-- What is required --
Exclude the pictures and reproduce exactly the lines that run from the one holding "Locate an element" to the end of the entries below.

-- Given entries --

+===+

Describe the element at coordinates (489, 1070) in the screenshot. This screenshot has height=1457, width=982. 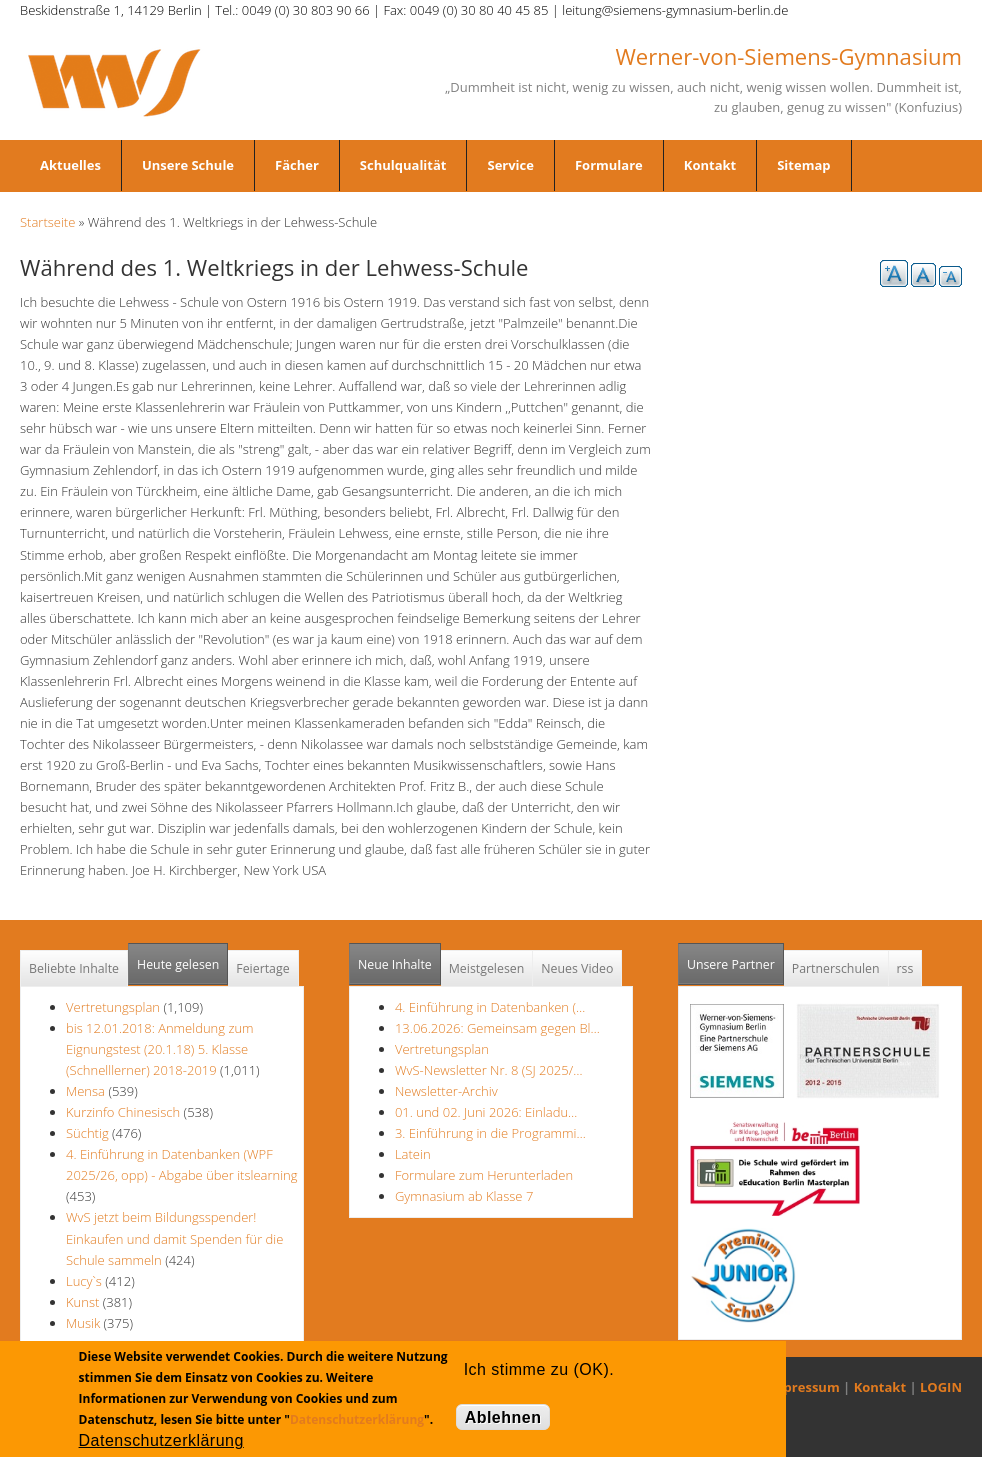
I see `WvS-Newsletter Nr. 8 (SJ 2025/…` at that location.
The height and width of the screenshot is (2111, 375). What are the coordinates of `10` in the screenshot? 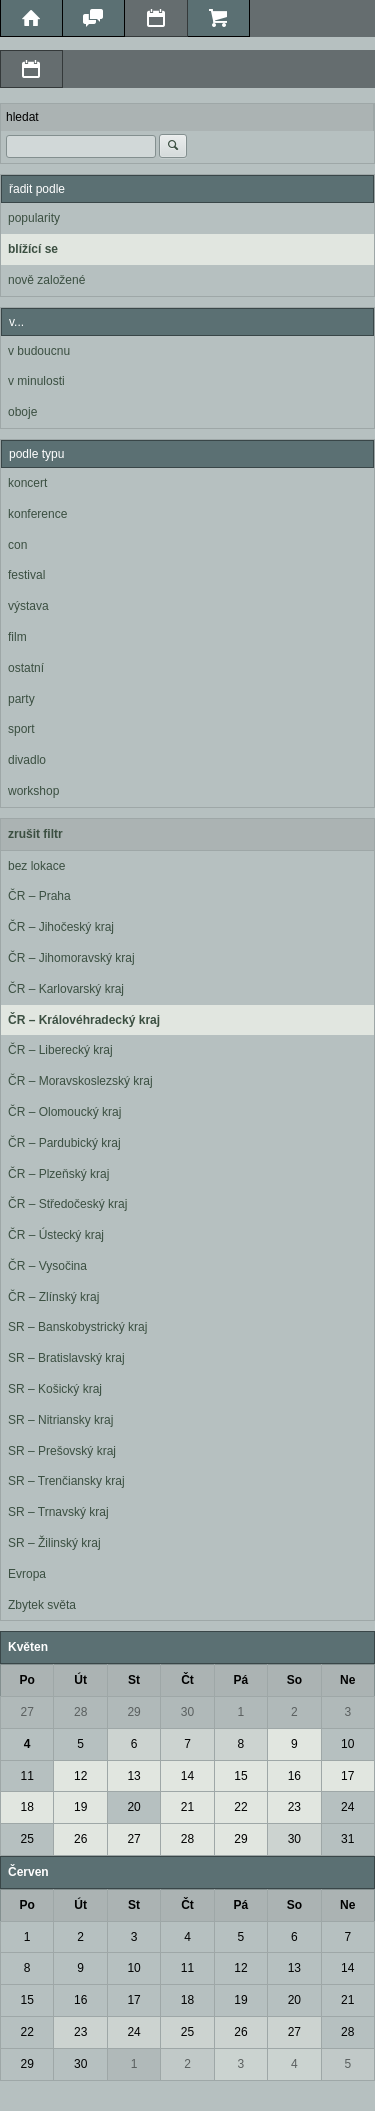 It's located at (347, 1744).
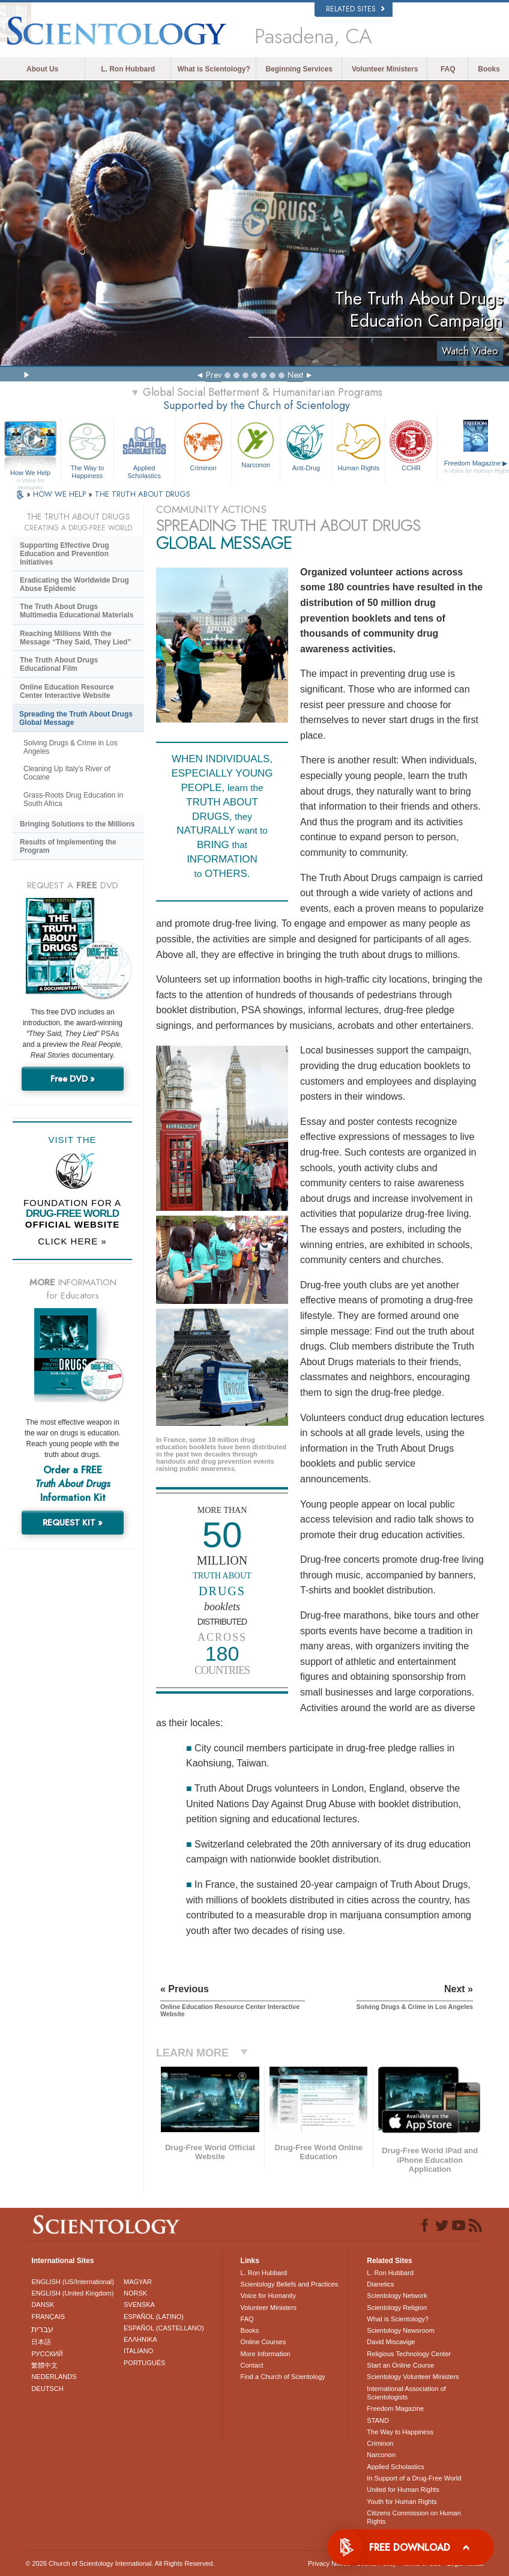 This screenshot has height=2576, width=509. I want to click on Free DVD », so click(72, 1079).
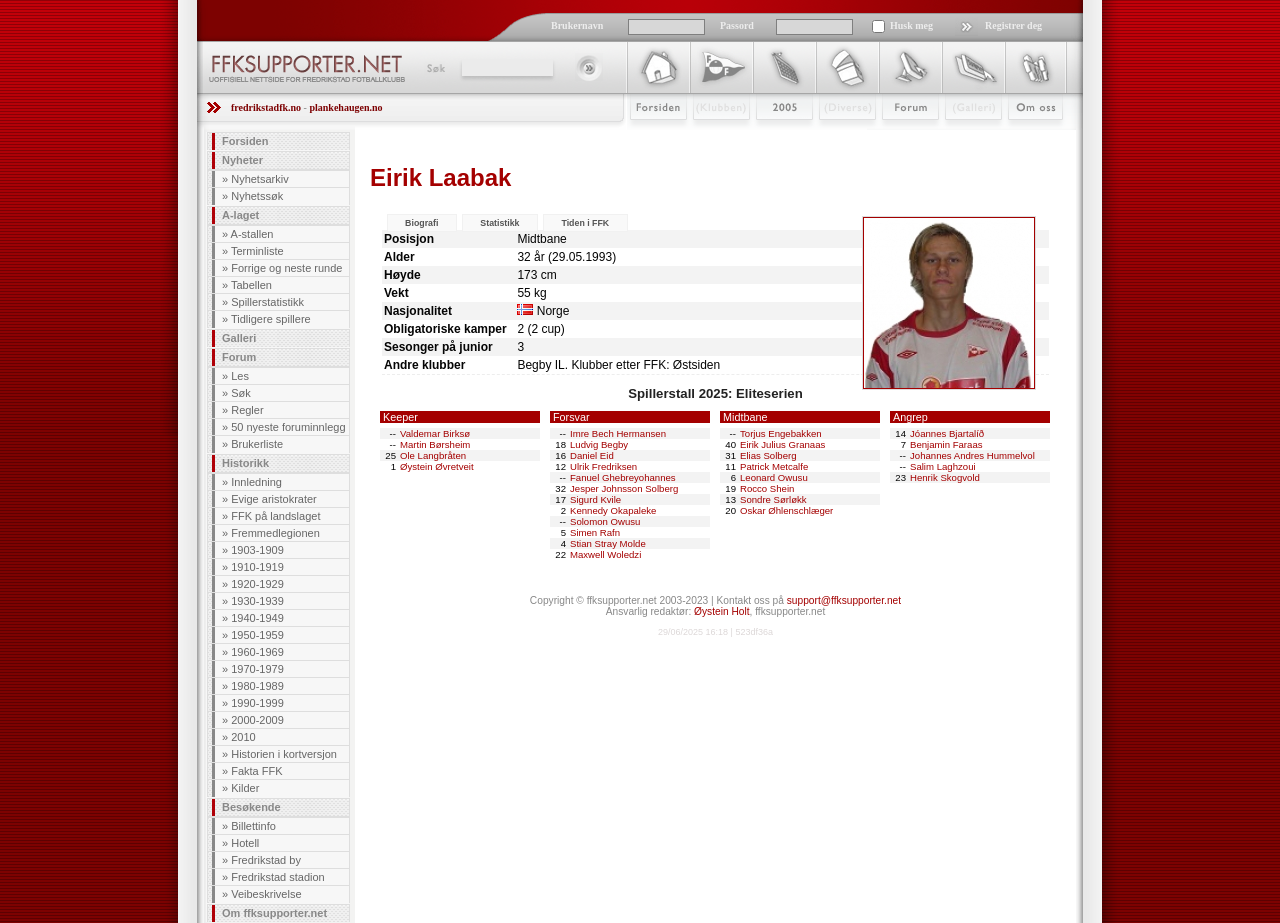 The width and height of the screenshot is (1280, 923). I want to click on Ulrik Fredriksen, so click(603, 466).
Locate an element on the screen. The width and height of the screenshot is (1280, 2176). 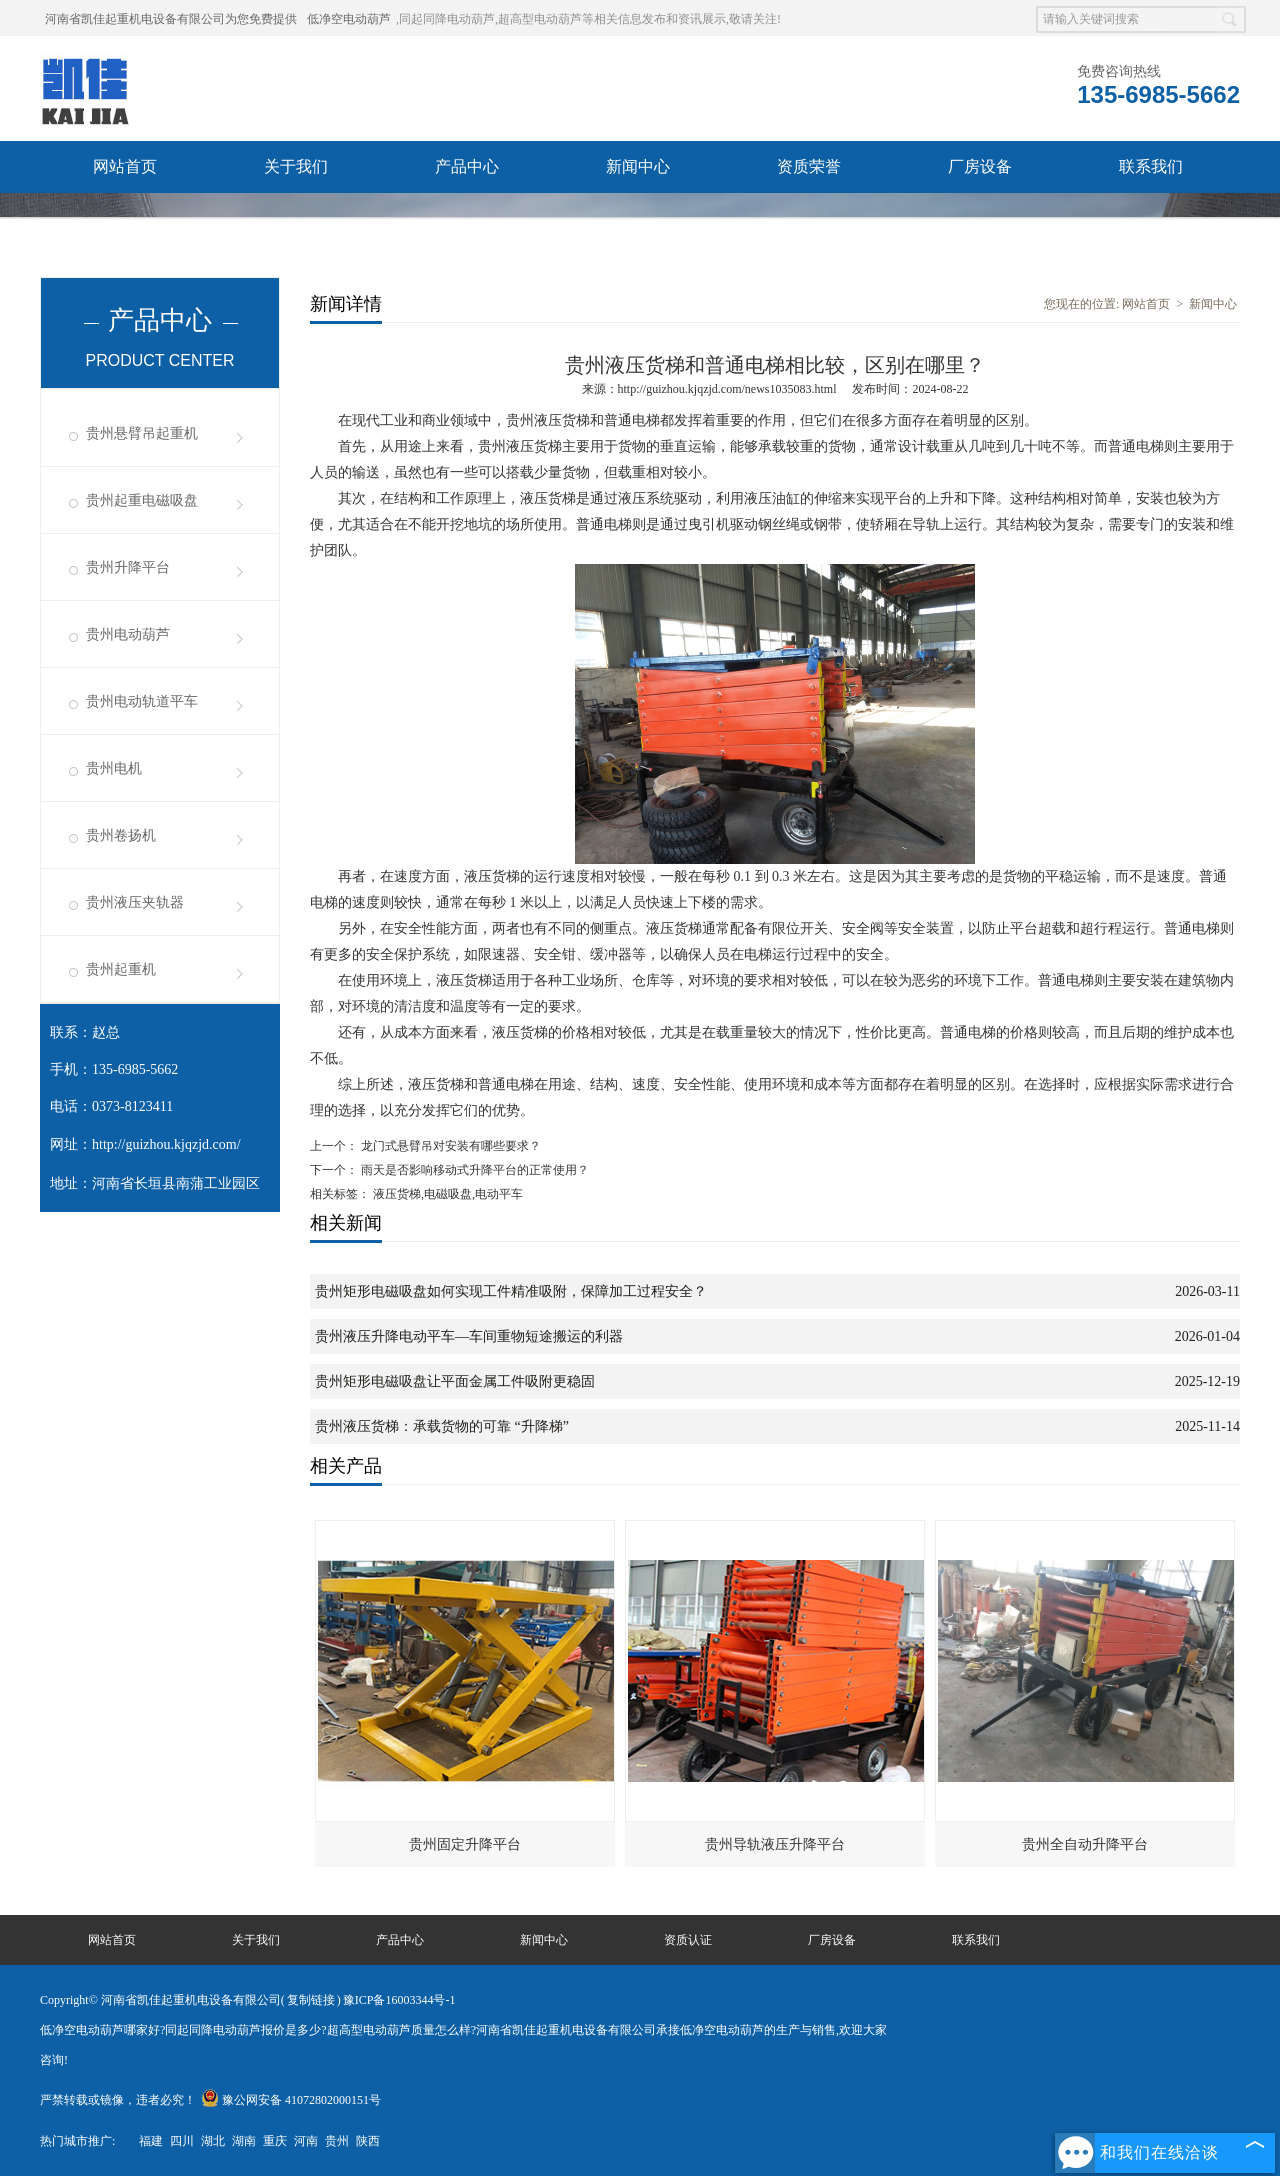
贵州电动轨道平车 is located at coordinates (142, 701).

+===+

-- Finished exercise --
Locate an element on the screen. The width and height of the screenshot is (1280, 2176). 
贵州电动轨道平车 is located at coordinates (142, 701).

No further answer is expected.